▶ Data provided
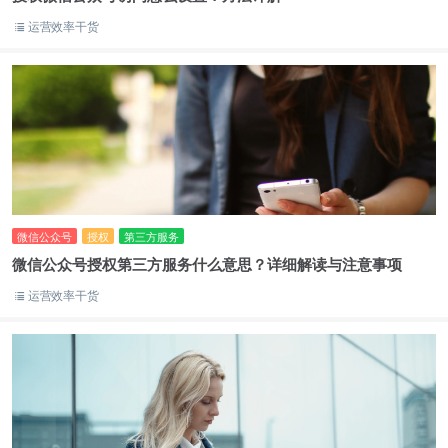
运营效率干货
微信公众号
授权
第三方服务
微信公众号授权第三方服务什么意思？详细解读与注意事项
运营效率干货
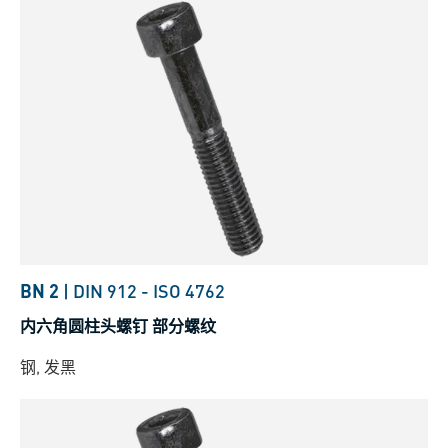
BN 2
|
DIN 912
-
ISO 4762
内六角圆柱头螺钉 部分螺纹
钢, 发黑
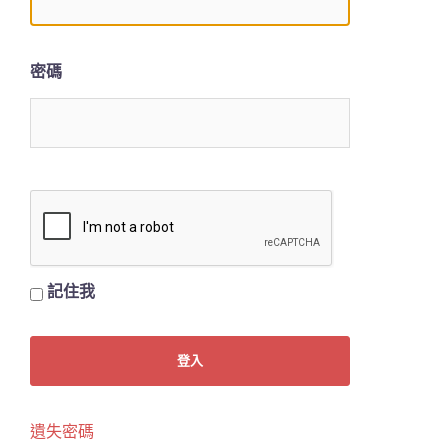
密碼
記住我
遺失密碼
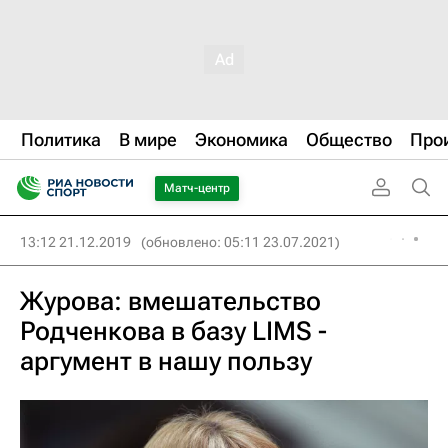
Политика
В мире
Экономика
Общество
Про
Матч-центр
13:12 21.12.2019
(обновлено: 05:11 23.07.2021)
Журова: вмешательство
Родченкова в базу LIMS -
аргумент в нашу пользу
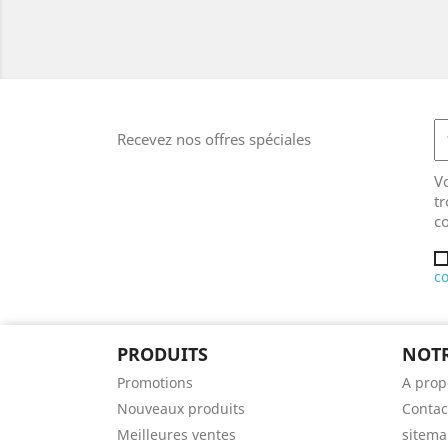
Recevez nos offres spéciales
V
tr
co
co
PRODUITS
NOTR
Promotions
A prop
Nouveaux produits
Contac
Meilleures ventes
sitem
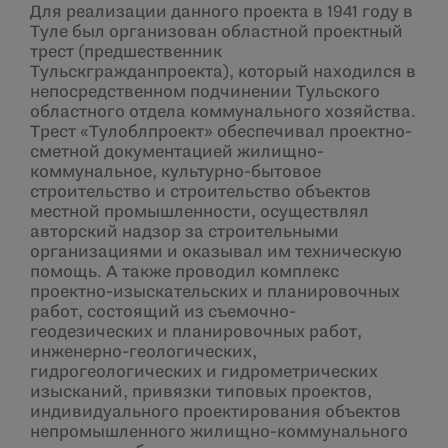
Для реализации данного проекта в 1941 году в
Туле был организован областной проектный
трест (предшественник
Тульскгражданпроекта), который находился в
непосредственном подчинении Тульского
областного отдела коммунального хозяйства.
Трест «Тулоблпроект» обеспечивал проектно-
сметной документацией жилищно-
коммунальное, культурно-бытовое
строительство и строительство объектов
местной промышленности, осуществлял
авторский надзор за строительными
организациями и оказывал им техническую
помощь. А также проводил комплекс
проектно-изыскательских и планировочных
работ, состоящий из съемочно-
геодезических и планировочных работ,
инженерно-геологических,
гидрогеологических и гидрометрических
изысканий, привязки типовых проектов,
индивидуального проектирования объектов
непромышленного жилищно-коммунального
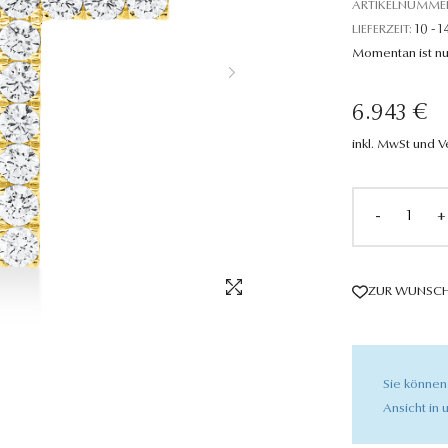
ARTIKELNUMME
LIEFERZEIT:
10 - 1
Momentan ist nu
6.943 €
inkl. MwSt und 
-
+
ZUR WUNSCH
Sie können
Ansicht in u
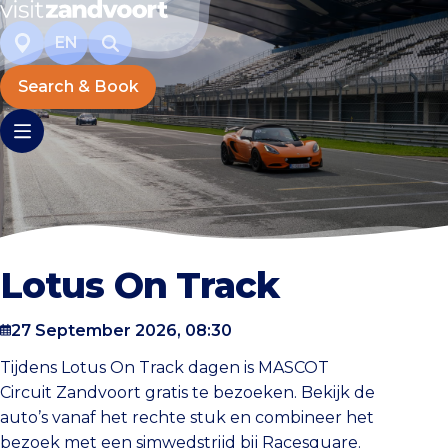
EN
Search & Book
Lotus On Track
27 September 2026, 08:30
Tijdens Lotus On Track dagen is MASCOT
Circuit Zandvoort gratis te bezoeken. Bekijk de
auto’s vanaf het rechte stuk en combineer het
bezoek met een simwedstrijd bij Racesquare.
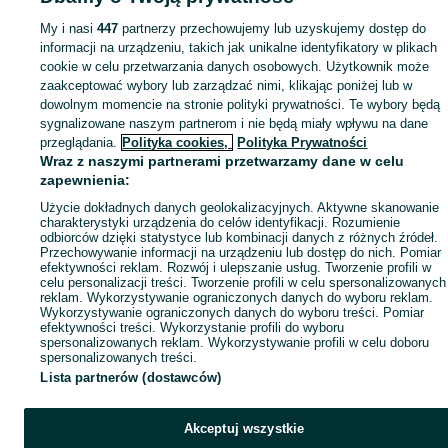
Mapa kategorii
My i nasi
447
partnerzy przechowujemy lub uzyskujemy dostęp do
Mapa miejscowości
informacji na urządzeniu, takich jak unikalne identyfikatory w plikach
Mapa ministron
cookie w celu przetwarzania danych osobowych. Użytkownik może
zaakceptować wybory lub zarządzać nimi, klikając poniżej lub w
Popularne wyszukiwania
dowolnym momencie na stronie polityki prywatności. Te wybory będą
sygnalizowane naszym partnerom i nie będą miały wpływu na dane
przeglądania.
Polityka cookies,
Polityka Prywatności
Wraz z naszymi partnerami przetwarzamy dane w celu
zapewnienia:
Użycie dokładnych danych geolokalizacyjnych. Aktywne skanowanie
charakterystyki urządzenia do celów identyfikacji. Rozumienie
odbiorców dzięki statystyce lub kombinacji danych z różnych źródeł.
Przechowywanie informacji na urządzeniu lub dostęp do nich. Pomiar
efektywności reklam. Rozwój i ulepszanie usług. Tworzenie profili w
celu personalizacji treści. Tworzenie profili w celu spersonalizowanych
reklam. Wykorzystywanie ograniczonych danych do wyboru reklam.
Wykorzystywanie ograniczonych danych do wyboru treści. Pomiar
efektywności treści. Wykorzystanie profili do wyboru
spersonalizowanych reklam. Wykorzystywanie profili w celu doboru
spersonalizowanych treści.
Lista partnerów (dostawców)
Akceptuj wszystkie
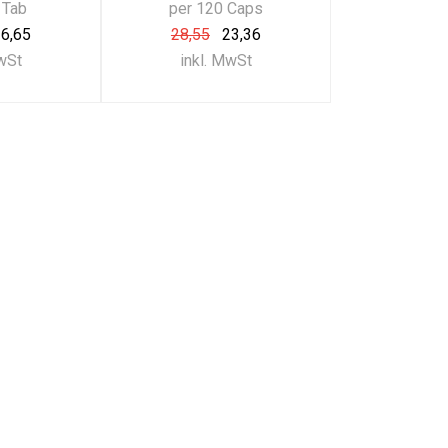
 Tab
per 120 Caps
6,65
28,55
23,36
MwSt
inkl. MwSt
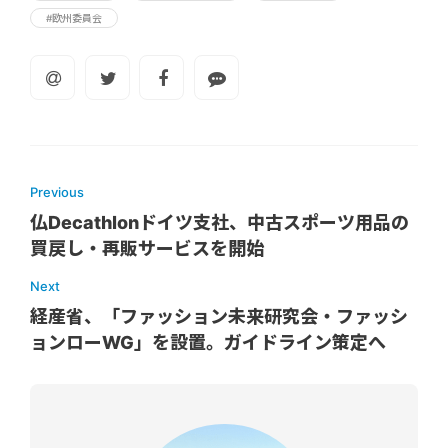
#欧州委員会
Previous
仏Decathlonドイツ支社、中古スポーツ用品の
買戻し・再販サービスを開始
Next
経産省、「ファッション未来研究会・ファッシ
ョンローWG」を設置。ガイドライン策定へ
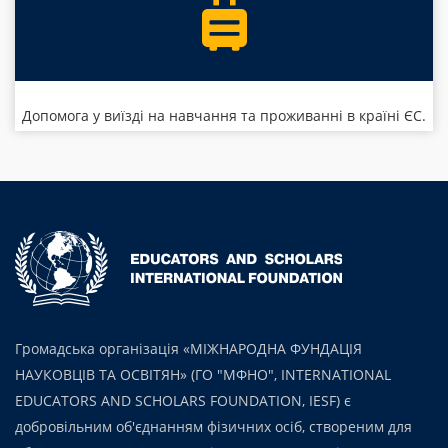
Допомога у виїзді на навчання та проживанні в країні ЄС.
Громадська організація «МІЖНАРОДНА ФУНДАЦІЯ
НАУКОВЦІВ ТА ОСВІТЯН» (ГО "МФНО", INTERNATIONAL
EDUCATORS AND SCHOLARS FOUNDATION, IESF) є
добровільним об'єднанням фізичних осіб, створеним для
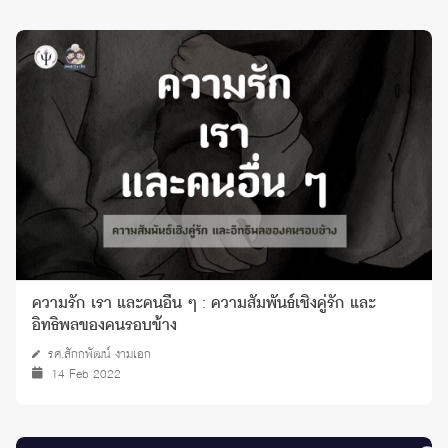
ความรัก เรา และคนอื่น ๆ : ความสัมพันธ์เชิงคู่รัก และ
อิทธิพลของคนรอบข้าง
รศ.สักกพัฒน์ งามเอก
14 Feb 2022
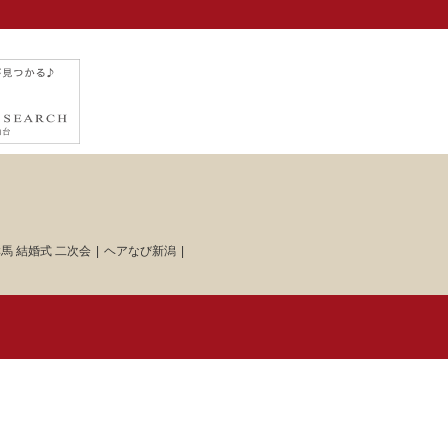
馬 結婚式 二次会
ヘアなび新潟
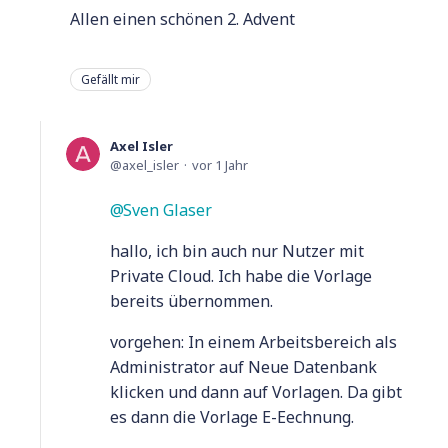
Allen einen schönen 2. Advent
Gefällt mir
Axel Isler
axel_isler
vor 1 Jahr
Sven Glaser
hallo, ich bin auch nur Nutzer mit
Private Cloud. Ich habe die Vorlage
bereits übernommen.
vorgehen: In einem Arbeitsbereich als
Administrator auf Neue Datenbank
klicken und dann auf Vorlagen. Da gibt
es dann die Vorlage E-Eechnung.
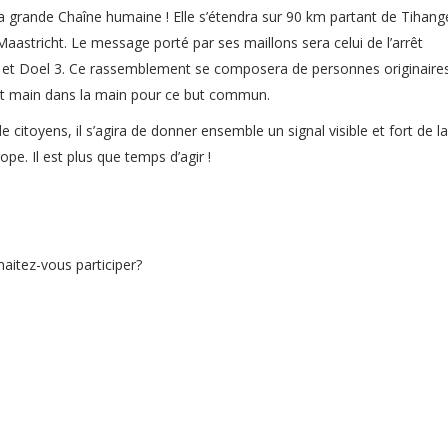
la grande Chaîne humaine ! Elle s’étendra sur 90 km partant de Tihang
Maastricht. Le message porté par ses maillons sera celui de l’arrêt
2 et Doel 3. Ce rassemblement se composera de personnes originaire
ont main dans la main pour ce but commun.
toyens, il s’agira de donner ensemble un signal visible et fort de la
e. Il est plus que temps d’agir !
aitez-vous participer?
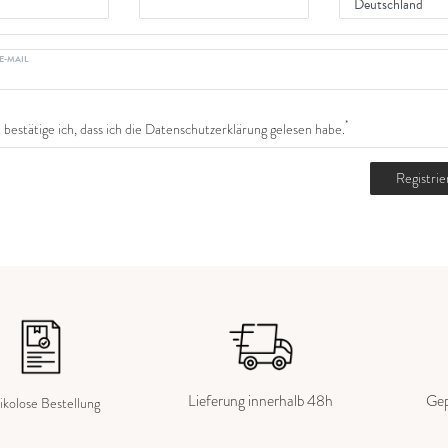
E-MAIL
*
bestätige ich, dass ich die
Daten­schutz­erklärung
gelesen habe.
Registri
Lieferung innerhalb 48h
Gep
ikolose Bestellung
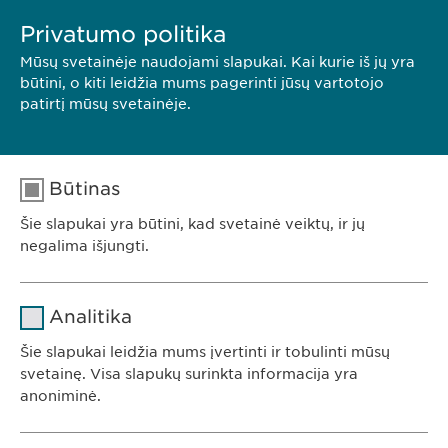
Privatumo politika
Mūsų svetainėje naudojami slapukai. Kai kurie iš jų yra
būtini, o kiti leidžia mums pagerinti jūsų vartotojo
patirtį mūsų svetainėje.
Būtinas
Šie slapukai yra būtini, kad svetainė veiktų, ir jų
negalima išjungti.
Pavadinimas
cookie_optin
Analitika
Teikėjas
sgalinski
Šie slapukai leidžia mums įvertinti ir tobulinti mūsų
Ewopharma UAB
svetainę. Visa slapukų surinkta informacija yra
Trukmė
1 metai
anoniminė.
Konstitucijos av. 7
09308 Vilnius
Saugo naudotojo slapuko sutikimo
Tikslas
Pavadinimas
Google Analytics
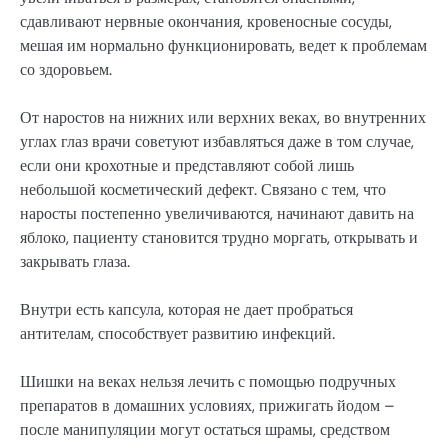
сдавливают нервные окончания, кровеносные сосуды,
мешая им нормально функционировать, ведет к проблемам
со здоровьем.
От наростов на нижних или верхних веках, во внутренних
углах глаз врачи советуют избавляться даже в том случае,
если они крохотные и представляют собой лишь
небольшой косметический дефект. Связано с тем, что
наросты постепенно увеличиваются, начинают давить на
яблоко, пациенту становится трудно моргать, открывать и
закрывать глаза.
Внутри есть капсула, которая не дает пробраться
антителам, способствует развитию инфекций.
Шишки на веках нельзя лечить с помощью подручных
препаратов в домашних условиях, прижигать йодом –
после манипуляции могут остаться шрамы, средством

▶ What the exercise asks
Give every record again without changing a word. Exclude the pictures.

▶ Response area
运营效率干货
微信公众号
授权
第三方服务
微信公众号授权第三方服务什么意思？详细解读与注意事项
运营效率干货
BN 2
|
DIN 912
-
ISO 4762
内六角圆柱头螺钉 部分螺纹
钢, 发黑
密碼
記住我
遺失密碼
Политика
В мире
Экономика
Общество
Про
Матч-центр
13:12 21.12.2019
(обновлено: 05:11 23.07.2021)
Журова: вмешательство
Родченкова в базу LIMS -
аргумент в нашу пользу
Recevez nos offres spéciales
V
tr
co
co
PRODUITS
NOTR
Promotions
A prop
Nouveaux produits
Contac
Meilleures ventes
sitem
Для реализации данного проекта в 1941 году в
Туле был организован областной проектный
трест (предшественник
Тульскгражданпроекта), который находился в
непосредственном подчинении Тульского
областного отдела коммунального хозяйства.
Трест «Тулоблпроект» обеспечивал проектно-
сметной документацией жилищно-
коммунальное, культурно-бытовое
строительство и строительство объектов
местной промышленности, осуществлял
авторский надзор за строительными
организациями и оказывал им техническую
помощь. А также проводил комплекс
проектно-изыскательских и планировочных
работ, состоящий из съемочно-
геодезических и планировочных работ,
инженерно-геологических,
гидрогеологических и гидрометрических
изысканий, привязки типовых проектов,
индивидуального проектирования объектов
непромышленного жилищно-коммунального
ARTIKELNUMME
LIEFERZEIT:
10 - 1
Momentan ist nu
6.943 €
inkl. MwSt und 
-
+
ZUR WUNSCH
Sie können
Ansicht in u
EN
Search & Book
Lotus On Track
27 September 2026, 08:30
Tijdens Lotus On Track dagen is MASCOT
Circuit Zandvoort gratis te bezoeken. Bekijk de
auto’s vanaf het rechte stuk en combineer het
bezoek met een simwedstrijd bij Racesquare.
Mapa kategorii
My i nasi
447
partnerzy przechowujemy lub uzyskujemy dostęp do
Mapa miejscowości
informacji na urządzeniu, takich jak unikalne identyfikatory w plikach
Mapa ministron
cookie w celu przetwarzania danych osobowych. Użytkownik może
zaakceptować wybory lub zarządzać nimi, klikając poniżej lub w
Popularne wyszukiwania
dowolnym momencie na stronie polityki prywatności. Te wybory będą
sygnalizowane naszym partnerom i nie będą miały wpływu na dane
przeglądania.
Polityka cookies,
Polityka Prywatności
Wraz z naszymi partnerami przetwarzamy dane w celu
zapewnienia:
Użycie dokładnych danych geolokalizacyjnych. Aktywne skanowanie
charakterystyki urządzenia do celów identyfikacji. Rozumienie
odbiorców dzięki statystyce lub kombinacji danych z różnych źródeł.
Przechowywanie informacji na urządzeniu lub dostęp do nich. Pomiar
efektywności reklam. Rozwój i ulepszanie usług. Tworzenie profili w
celu personalizacji treści. Tworzenie profili w celu spersonalizowanych
reklam. Wykorzystywanie ograniczonych danych do wyboru reklam.
Wykorzystywanie ograniczonych danych do wyboru treści. Pomiar
efektywności treści. Wykorzystanie profili do wyboru
spersonalizowanych reklam. Wykorzystywanie profili w celu doboru
spersonalizowanych treści.
Lista partnerów (dostawców)
Akceptuj wszystkie
 Tab
per 120 Caps
6,65
28,55
23,36
MwSt
inkl. MwSt
#欧州委員会
Previous
仏Decathlonドイツ支社、中古スポーツ用品の
買戻し・再販サービスを開始
Next
経産省、「ファッション未来研究会・ファッシ
ョンローWG」を設置。ガイドライン策定へ
Допомога у виїзді на навчання та проживанні в країні ЄС.
Громадська організація «МІЖНАРОДНА ФУНДАЦІЯ
НАУКОВЦІВ ТА ОСВІТЯН» (ГО "МФНО", INTERNATIONAL
EDUCATORS AND SCHOLARS FOUNDATION, IESF) є
добровільним об'єднанням фізичних осіб, створеним для
ความรัก เรา และคนอื่น ๆ : ความสัมพันธ์เชิงคู่รัก และ
อิทธิพลของคนรอบข้าง
รศ.สักกพัฒน์ งามเอก
14 Feb 2022
馬 結婚式 二次会
ヘアなび新潟
Allen einen schönen 2. Advent
Gefällt mir
Axel Isler
axel_isler
vor 1 Jahr
Sven Glaser
hallo, ich bin auch nur Nutzer mit
Private Cloud. Ich habe die Vorlage
bereits übernommen.
vorgehen: In einem Arbeitsbereich als
Administrator auf Neue Datenbank
klicken und dann auf Vorlagen. Da gibt
es dann die Vorlage E-Eechnung.
la grande Chaîne humaine ! Elle s’étendra sur 90 km partant de Tihang
Maastricht. Le message porté par ses maillons sera celui de l’arrêt
2 et Doel 3. Ce rassemblement se composera de personnes originaire
ont main dans la main pour ce but commun.
toyens, il s’agira de donner ensemble un signal visible et fort de la
e. Il est plus que temps d’agir !
aitez-vous participer?
E-MAIL
*
bestätige ich, dass ich die
Daten­schutz­erklärung
gelesen habe.
Registri
Lieferung innerhalb 48h
Gep
ikolose Bestellung
Privatumo politika
Mūsų svetainėje naudojami slapukai. Kai kurie iš jų yra
būtini, o kiti leidžia mums pagerinti jūsų vartotojo
patirtį mūsų svetainėje.
Būtinas
Šie slapukai yra būtini, kad svetainė veiktų, ir jų
negalima išjungti.
Pavadinimas
cookie_optin
Analitika
Teikėjas
sgalinski
Šie slapukai leidžia mums įvertinti ir tobulinti mūsų
Ewopharma UAB
svetainę. Visa slapukų surinkta informacija yra
Trukmė
1 metai
anoniminė.
Konstitucijos av. 7
09308 Vilnius
Saugo naudotojo slapuko sutikimo
Tikslas
Pavadinimas
Google Analytics
сдавливают нервные окончания, кровеносные сосуды,
мешая им нормально функционировать, ведет к проблемам
со здоровьем.
От наростов на нижних или верхних веках, во внутренних
углах глаз врачи советуют избавляться даже в том случае,
если они крохотные и представляют собой лишь
небольшой косметический дефект. Связано с тем, что
наросты постепенно увеличиваются, начинают давить на
яблоко, пациенту становится трудно моргать, открывать и
закрывать глаза.
Внутри есть капсула, которая не дает пробраться
антителам, способствует развитию инфекций.
Шишки на веках нельзя лечить с помощью подручных
препаратов в домашних условиях, прижигать йодом –
после манипуляции могут остаться шрамы, средством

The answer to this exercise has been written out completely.